This week's marketing video is the first in a series of “5 Minute Marketing Tips” where I aim to share powerful marketing tips in just 5 minutes or so.

Today's tip is on a question I get asked frequently: how to create an effective Linkedin Profile or bio for your website that will get your ideal client's attention and motivate them to contact you or visit your website.

In this video I share the “mindreading technique” – a simple but powerful approach that will tell you exactly what you need to put into your profile or bio.
 

 

Video Transcript

Hi, it's Ian here. Welcome to this week's marketing video, or as I'm now calling them, five-minute marketing tips, because my goal is to give you some powerful tips in just five minutes because I know how busy you are.

This weeks tip is about how to create an effective LinkedIn profile or bio for your website using the “mindreading” technique. I'll tell you what the mindreading technique is and how you can use it after the break.

Exclusive Bonus: Click here to download a free “cheat sheet” and template for using the “mindreading” technique to create an effective Linkedin profile or website bio. (click to download).

Hi, welcome back. A question I get asked a lot is, “how can I create an effective LinkedIn profile or website bio that's going to really hook in my potential clients and get them interested in talking to me or doing something further with me?”

And the answer is: you have to do some mindreading.

In other words, you have to put yourself inside the head of your ideal client, and think through what kind of questions they're going to have in the situation where they would be likely to be reading your profile or your bio.

So for example, if we take the LinkedIn example, then probably they're going to be looking at your LinkedIn profile because maybe you've been recommended to them. Maybe they've seen you speak or they've met you for a short period of time and they're just checking you out in more details on LinkedIn. Or maybe they've done a LinkedIn search for a particular type of person and your profile has come up.

So, if that's the case, the first thing they're going to see is your photo, your headshot, and you're professional headline.
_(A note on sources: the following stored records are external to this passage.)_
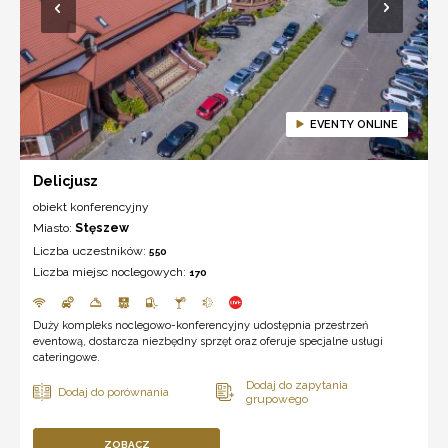
EVENTY ONLINE
Delicjusz
obiekt konferencyjny
Miasto:
Stęszew
Liczba uczestników:
550
Liczba miejsc noclegowych:
170
Duży kompleks noclegowo-konferencyjny udostępnia przestrzeń
eventową, dostarcza niezbędny sprzęt oraz oferuje specjalne usługi
cateringowe.
ZOBACZ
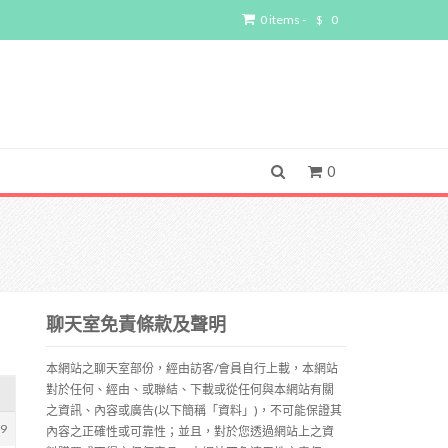
0 items -
$
0
0
聊天室免責條款及聲明
本網站之聊天室部份，經由訪客/會員自行上載，本網站
對於任何、經由、或聯結、下載或從任何與本網站有關
之資訊、內容或廣告(以下簡稱「資料」)，不可能保證其
59
內容之正確性或可靠性；並且，對於您透過網站上之資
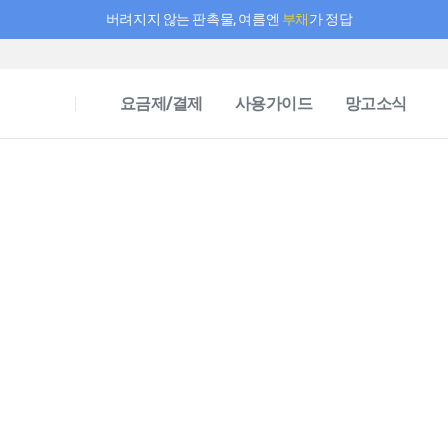
버려지지 않는 판촉물, 여름엔
부채
가 정답
필요한 만큼 충전하고 끊김 없이 작업하세요! 새로워진 AI 부스터 요금제
요금제/결제
사용가이드
망고소식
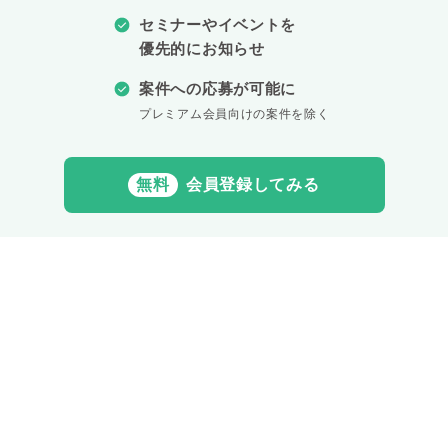
セミナーやイベントを
優先的にお知らせ
案件への応募が可能に
プレミアム会員向けの案件を除く
無料
会員登録してみる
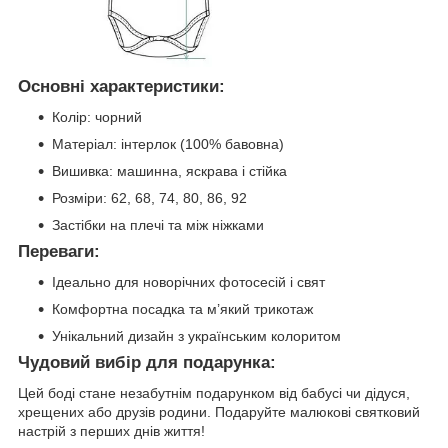
Основні характеристики:
Колір: чорний
Матеріал: інтерлок (100% бавовна)
Вишивка: машинна, яскрава і стійка
Розміри: 62, 68, 74, 80, 86, 92
Застібки на плечі та між ніжками
Переваги:
Ідеально для новорічних фотосесій і свят
Комфортна посадка та м’який трикотаж
Унікальний дизайн з українським колоритом
Чудовий вибір для подарунка:
Цей боді стане незабутнім подарунком від бабусі чи дідуся,
хрещених або друзів родини. Подаруйте малюкові святковий
настрій з перших днів життя!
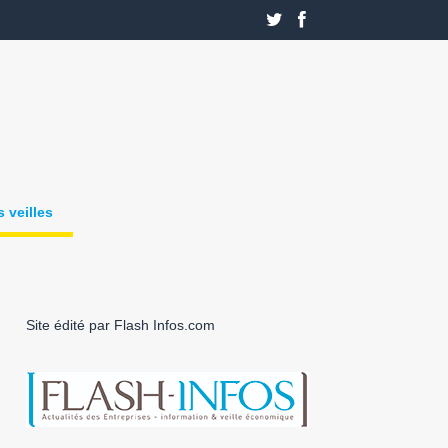
 veilles
Site édité par Flash Infos.com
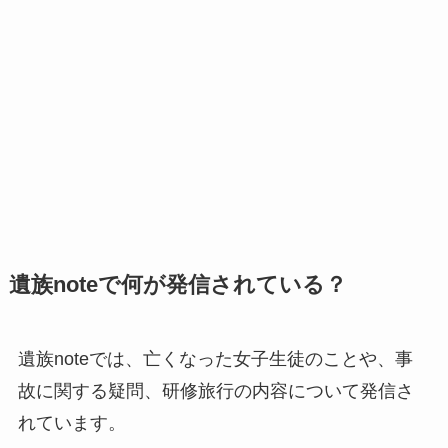
遺族noteで何が発信されている？
遺族noteでは、亡くなった女子生徒のことや、事
故に関する疑問、研修旅行の内容について発信さ
れています。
That's all they see in lists of people or in group discussions. That's then got to be enough to attract their attention and get them to click through to view your profile.

So what are they going to be thinking initially? Well, usually when they see a bunch of photos and a bunch of headlines, they're going to be thinking, “can this person help me, does this person work with people like me?” And then secondly, “what do I get from working with this person?”

That either could be results you achieve or problems that you takes away or work with them to solve.

So how do you get their attention and answer that question?

Well first of all, it's the photo that attracts their attention. So that means it has to be a professional headshot. You don't want to look a bit stupid. So there's no wedding photographs, no funny faces, no logos or caricatures. As professional as you can get it, a headshot with a smiling face.

Two reasons for the smiling face: one is that smiling faces attract the human eye, so you're going to get someone's attention. Second reason is, you're starting to build a relationship so a smiling face looking at them as they read your profile or they see the little snippet of it, it's going to help to start that relationship off.

Next, your professional headline is just about all they get to see initially in those lists, so that has to answer the question, once you've got their attention, does this person work with people like me and what do I get from working with them? So you need to summarize in those short number of words who you work with and what they get from you.

So if it was me, I might say something like, “marketing coach working with consultants and coaches to help them get more clients.” Anything of that ilk. What they get from you: more clients. Who you work with: consultants and coaches. So try and summarize that in your professional headline.

Don't use job titles like CEO of BigCorp Incorporated. Sounds great, sounds as if it makes you really important. But the truth is, it doesn't tell anyone what it is you actually do, whether you work with people like them, what they might get from working with you, so they're not going to click through to your profile.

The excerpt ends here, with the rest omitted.